(Records from a collection)
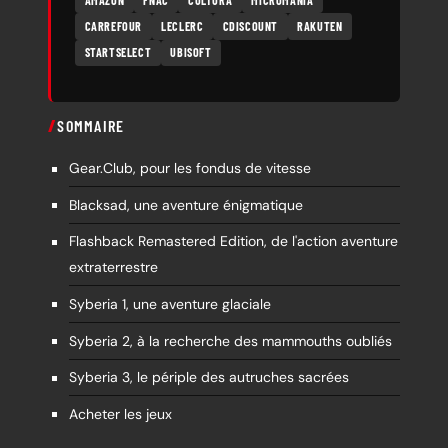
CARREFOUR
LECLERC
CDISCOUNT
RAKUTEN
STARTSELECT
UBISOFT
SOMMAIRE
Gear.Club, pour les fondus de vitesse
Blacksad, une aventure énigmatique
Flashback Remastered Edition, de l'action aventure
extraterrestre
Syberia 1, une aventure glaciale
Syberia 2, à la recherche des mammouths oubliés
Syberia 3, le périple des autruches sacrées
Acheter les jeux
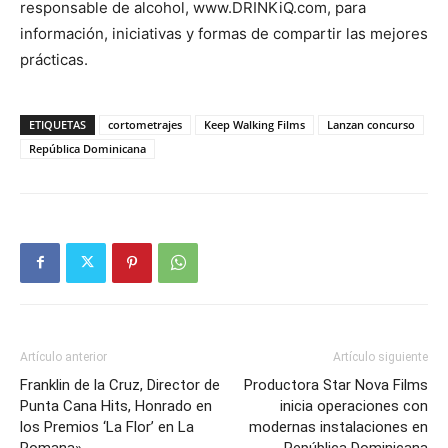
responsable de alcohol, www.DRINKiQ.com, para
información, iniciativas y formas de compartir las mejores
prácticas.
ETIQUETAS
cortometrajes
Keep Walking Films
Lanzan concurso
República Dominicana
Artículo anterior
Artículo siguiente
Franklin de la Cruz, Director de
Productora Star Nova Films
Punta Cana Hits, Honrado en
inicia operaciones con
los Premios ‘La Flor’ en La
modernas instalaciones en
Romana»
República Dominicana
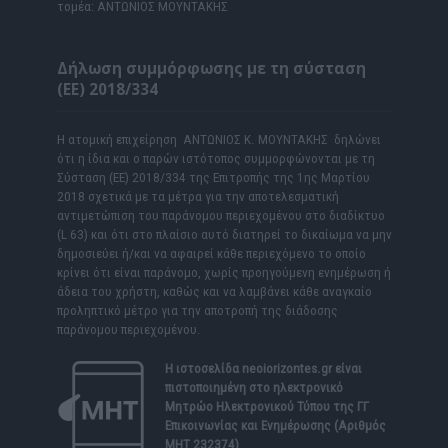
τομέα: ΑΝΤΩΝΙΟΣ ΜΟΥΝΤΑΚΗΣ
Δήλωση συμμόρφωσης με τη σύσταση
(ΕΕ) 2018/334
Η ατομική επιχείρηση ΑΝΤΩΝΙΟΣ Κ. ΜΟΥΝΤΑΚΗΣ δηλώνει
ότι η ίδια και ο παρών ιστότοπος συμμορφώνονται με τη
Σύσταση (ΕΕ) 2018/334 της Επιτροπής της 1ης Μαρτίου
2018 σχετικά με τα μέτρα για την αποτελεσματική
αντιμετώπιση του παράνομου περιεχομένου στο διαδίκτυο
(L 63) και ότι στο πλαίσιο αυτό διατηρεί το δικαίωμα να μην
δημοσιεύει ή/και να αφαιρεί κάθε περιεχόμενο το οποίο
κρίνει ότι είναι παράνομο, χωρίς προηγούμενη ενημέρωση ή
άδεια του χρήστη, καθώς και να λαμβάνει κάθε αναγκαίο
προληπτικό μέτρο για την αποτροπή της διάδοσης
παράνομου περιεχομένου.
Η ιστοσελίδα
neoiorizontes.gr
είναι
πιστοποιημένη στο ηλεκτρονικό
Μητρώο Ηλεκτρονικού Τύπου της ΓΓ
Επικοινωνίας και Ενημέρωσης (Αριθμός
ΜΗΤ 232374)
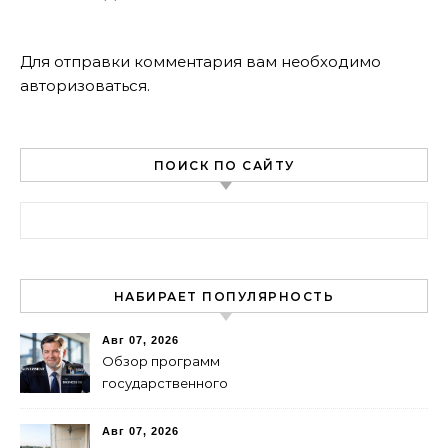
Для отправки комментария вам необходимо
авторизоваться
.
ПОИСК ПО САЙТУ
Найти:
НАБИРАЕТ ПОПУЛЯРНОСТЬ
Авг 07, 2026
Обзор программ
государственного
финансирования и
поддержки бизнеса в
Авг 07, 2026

(Try it) Say how many lines above hold "παράνομου", and nothing else.

(Output of the task) 2